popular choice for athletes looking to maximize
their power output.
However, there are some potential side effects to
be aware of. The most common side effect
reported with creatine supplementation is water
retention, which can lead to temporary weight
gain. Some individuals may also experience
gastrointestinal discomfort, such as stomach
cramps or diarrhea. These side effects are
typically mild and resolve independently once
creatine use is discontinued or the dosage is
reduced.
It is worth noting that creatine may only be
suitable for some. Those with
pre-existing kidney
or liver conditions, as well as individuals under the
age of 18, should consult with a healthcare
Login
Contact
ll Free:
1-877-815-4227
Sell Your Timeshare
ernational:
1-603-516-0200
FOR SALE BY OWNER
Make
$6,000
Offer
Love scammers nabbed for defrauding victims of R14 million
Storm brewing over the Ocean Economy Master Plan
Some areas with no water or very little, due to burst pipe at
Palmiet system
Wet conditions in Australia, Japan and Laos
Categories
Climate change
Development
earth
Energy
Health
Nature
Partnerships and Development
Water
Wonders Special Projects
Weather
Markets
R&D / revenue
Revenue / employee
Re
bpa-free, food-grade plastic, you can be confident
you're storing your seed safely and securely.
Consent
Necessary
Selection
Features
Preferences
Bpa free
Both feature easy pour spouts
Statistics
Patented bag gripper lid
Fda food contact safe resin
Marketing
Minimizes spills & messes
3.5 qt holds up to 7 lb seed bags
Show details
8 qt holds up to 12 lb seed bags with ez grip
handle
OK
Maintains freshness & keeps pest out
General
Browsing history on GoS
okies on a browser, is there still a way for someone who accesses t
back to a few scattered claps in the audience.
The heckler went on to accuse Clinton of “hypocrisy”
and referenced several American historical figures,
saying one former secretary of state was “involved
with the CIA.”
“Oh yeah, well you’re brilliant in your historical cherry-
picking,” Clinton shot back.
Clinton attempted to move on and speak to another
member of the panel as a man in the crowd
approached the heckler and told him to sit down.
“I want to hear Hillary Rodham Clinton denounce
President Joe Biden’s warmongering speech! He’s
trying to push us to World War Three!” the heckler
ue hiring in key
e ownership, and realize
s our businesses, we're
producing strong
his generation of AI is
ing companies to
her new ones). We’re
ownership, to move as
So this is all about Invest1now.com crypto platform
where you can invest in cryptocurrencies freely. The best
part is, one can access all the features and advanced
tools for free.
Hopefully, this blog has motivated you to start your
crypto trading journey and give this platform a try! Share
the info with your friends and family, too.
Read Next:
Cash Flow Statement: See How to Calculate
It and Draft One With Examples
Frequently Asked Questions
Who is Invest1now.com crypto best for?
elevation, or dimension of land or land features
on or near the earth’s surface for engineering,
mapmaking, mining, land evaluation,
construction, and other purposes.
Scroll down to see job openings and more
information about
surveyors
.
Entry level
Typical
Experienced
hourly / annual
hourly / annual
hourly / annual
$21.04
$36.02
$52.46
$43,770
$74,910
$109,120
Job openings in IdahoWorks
+===+
From the entries above, extract only the lines running from the one containing "s our businesses, we're" through the one containing "Hopefully, this blog", inclusive.

s our businesses, we're
producing strong
his generation of AI is
ing companies to
her new ones). We’re
ownership, to move as
So this is all about Invest1now.com crypto platform
where you can invest in cryptocurrencies freely. The best
part is, one can access all the features and advanced
tools for free.
Hopefully, this blog has motivated you to start your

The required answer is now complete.